Monday, November 24, 2014

Book-A-Day 2014 #326: Undertow Vol. 1 by Orlando & Trakhanov

There's a tendency in comics towards the baroque -- to make things bigger and more complicated and full of stuff just for the heck of it. It led to Superman's Fortress of Solitude, "Days of Future Past," and most of what you can find in the Direct Market any given week. There's nothing wrong with that -- and, in a collaborative visual medium, you have to assume that everyone will want to contribute something, and so complexities will build up like lime in old pipes -- but it can make getting at the heart of a story difficult at times.

Undertow is an adventure series that I suspect will have at its heart the eventual rebirth of a great city-state fallen into corruption and decadence. And its initial focus is on a band of outlaws from that city-state, battling the forces of evil and making a better life for themselves in their own way and with their own rules. The fact that the city-state is Atlantis, and that all of the characters are water-breathing creatures living a couple of tens of thousands of years in our past, though -- that's where the complications start to come in.

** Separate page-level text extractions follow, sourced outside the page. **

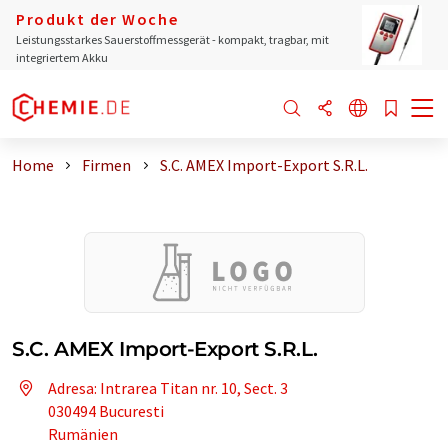
Produkt der Woche
Leistungsstarkes Sauerstoffmessgerät - kompakt, tragbar, mit
integriertem Akku
Home
Firmen
S.C. AMEX Import-Export S.R.L.
S.C. AMEX Import-Export S.R.L.
Adresa: Intrarea Titan nr. 10, Sect. 3
030494 Bucuresti
Rumänien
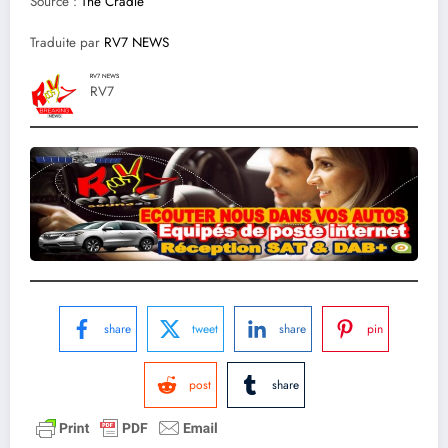
Source :
The Cradle
Traduite par
RV7 NEWS
RV7 NEWS
RV7
share
tweet
share
pin
post
share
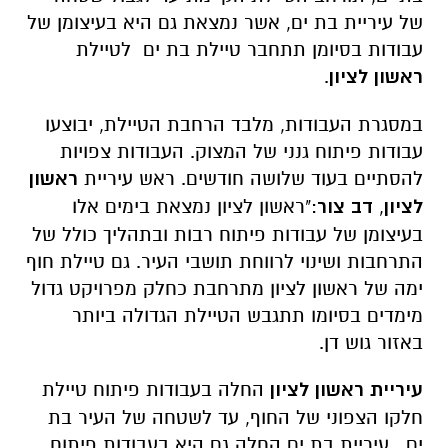
של עיריית בת ים, אשר נמצאת גם היא בעיצומן של
עבודות בסיומן תתחבר טיילת בת ים לטיילת
ראשון לציון
.
במסגרת העבודות, מלבד הרחבת הטיילת, יבוצעו
עבודות פיתוח גנני של המצוק. העבודות צפויות
להסתיים בעוד שלושה חודשים. ראש עיריית
ראשון
לציון
,
דב צור
:"ראשון לציון נמצאת בימים אלו
בעיצומן של עבודות פיתוח רבות ובתהליך כולל של
התרחבות ושינוי לרווחת תושבי העיר. גם טיילת חוף
ימה של ראשון לציון מתרחבת כחלק מפרויקט גדול
מימדים בסיומו תתגבש הטיילת הגדולה ביותר
באזור גוש דן.
עיריית ראשון לציון
החלה בעבודות פיתוח טיילת
חלקו הצפוני של החוף, עד לשטחה של העיר בת
ים. עיריית בת ים החלה גם היא בעבודות פיתוח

We're thrown headlong into this very complicated world in the first collection, Undertow, Vol. 1: Boatman's Call, written by Steve Orlando and drawn by Artyom Trakhanov. (And I'll have to admit up front that I read this as a digital proof on a tablet, which I think didn't show Trakhanov's dark, moody art to best effect. So I'm going to assume that it's much better and more subtle than I could see -- I think it was, actually, from what I could squint at -- and mostly not talk about his work from here on.) Orlando throws a lot of characters at us, often without a lot of introduction, and it's not always clear who is who or what any of them have to do with each other. (This may have been clearer if I could see the art better.)

Our pseudo-central character is Ukinnu, the scion of a rich Atlantean family who joined the armed forces out of cussedness and the kind of old-fashioned virtue that's denigrated these days. But Orlando doesn't use him to show this world to the reader; he's around the edges of things and there for important events, but neither a major player nor a strong viewpoint. Redum Anshargal, the Nemo-esque head of the rebels and captain of the gigantic amphibious ship Deliverer, is a stronger character in that he does more, but what he wants -- besides the generic "show them all and make Atlantis revere him" -- isn't clear. There's some level of skulduggery on the Deliverer, and some even vaguer stuff back in Atlantis, among people who I often didn't recognize.

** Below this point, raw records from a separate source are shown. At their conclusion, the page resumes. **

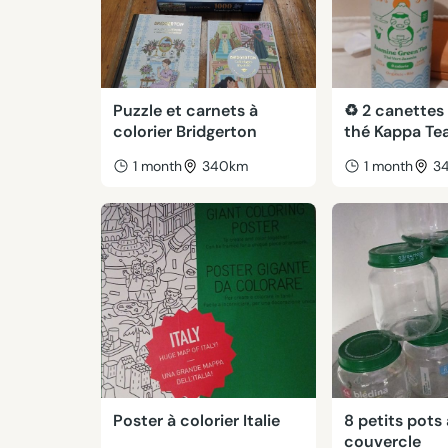
Puzzle et carnets à
♻️ 2 canettes
colorier Bridgerton
thé Kappa Te
1 month
340km
1 month
3
Poster à colorier Italie
8 petits pots
couvercle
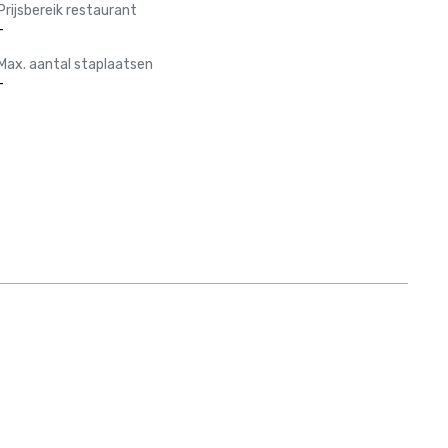
Prijsbereik restaurant
-
Max. aantal staplaatsen
-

The main plot of this clutch of issues is an expedition onto the surface world by Redum, Ukinnu, and a few others: they seek the fabled Amphibian, an Atlantean born with the ability to breathe air. Apparently, the three-quarters of the Earth's surface covered with water doesn't provide quite enough space for Redum to find a place to settle away from Atlantis's single city, and he wants to breed in air-breathing abilities to the children of Deliverer, a strange and silly idea in more ways than I have have time to delineate. Since the touchstones of Undertow are complication and ideas borrowed from other stories, that quest is both dogged by an Atlantean hit team and jeopardized by the fact that the Amphibian has turned himself into a Kurtz-like figure among a human tribe. (It's not clear why the humans revere him as a god, since he doesn't use Atlantean tech much and his amazing ability to breathe air is no big deal to them. I suspect it's because they have to do so to make the plot work out right.)

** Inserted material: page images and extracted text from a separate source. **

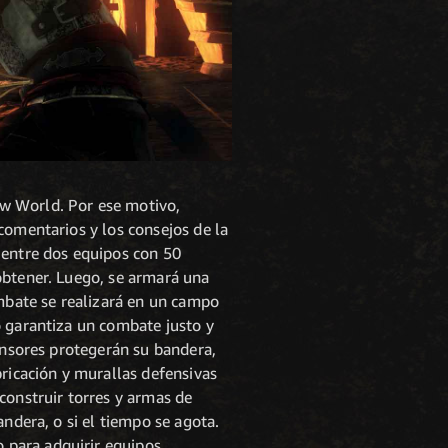
ew World. Por ese motivo,
comentarios y los consejos de la
 entre dos equipos con 50
obtener. Luego, se armará una
ombate se realizará en un campo
o garantiza un combate justo y
fensores protegerán su bandera,
bricación y murallas defensivas
construir torres y armas de
ndera, o si el tiempo se agota.
 para adquirir equipos.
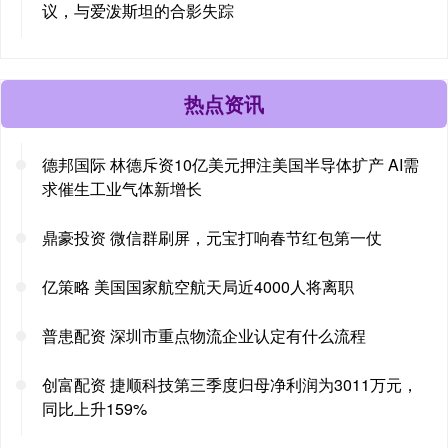
议，与爱泼斯坦的合影失踪
热点资讯
德邦国际 林德斥资10亿美元押注美国半导体扩产 AI需
求催生工业气体新增长
鼎豪投资 微信群刷屏，元宝打响春节红包第一仗
亿策略 美国国家航空航天局近4000人将离职
普患配资 深圳市重点物流企业认定有什么流程
创富配资 捷顺科技第三季度归母净利润为3011万元，
同比上升159%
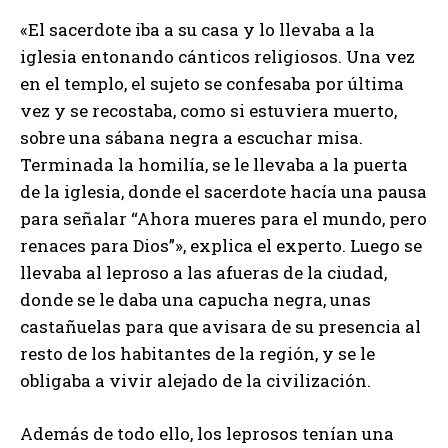
«El sacerdote iba a su casa y lo llevaba a la
iglesia entonando cánticos religiosos. Una vez
en el templo, el sujeto se confesaba por última
vez y se recostaba, como si estuviera muerto,
sobre una sábana negra a escuchar misa.
Terminada la homilía, se le llevaba a la puerta
de la iglesia, donde el sacerdote hacía una pausa
para señalar “Ahora mueres para el mundo, pero
renaces para Dios”», explica el experto. Luego se
llevaba al leproso a las afueras de la ciudad,
donde se le daba una capucha negra, unas
castañuelas para que avisara de su presencia al
resto de los habitantes de la región, y se le
obligaba a vivir alejado de la civilización.
Además de todo ello, los leprosos tenían una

There's a lot of running and fighting, both on land and in the sea, but even more talking -- this is a deeply talky comic, although the dialogue doesn't really make things clearer. I would like to be even-handed, but I found Undertow to be a mess: confusing, unengaging, and a bit tedious in all of its hugger-mugger. But, again, art carries half of the storytelling weight in comics: in print, with crisper reproduction of Trakhanov's art, this may well read a lot better.